→ **PROBLEM TO WORK ON**: Of the lines in the listing below, count those containing "sport". Provide the count and nothing else.

→ **RECORD EXTRACTS**:
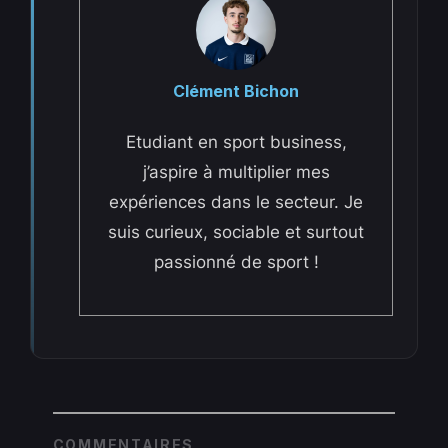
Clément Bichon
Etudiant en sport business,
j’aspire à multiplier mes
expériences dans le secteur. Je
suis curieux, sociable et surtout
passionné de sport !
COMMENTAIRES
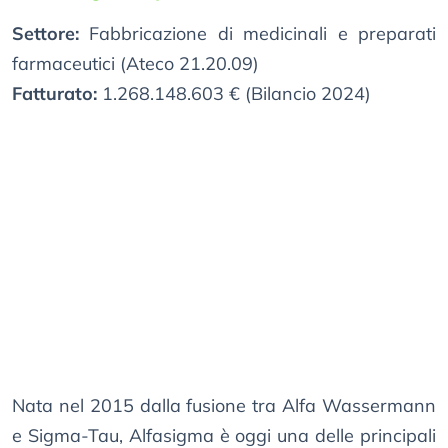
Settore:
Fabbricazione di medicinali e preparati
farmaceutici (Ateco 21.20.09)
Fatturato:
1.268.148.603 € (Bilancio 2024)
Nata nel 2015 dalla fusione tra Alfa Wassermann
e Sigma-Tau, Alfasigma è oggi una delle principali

---

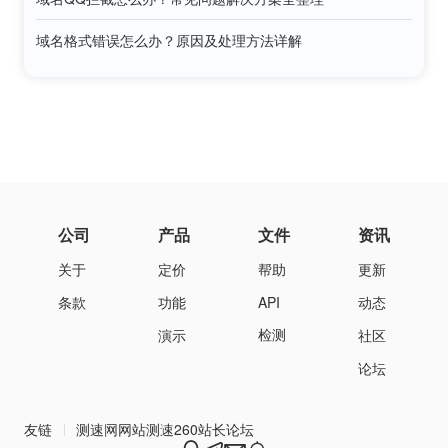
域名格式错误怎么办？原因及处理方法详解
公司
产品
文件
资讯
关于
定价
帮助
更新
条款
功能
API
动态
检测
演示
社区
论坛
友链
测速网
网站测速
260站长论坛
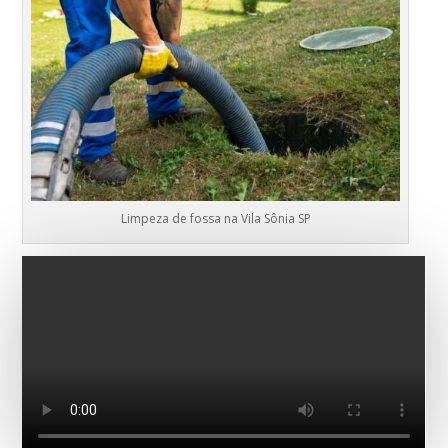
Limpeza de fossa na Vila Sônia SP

→ **RESPONSE BOX**: 2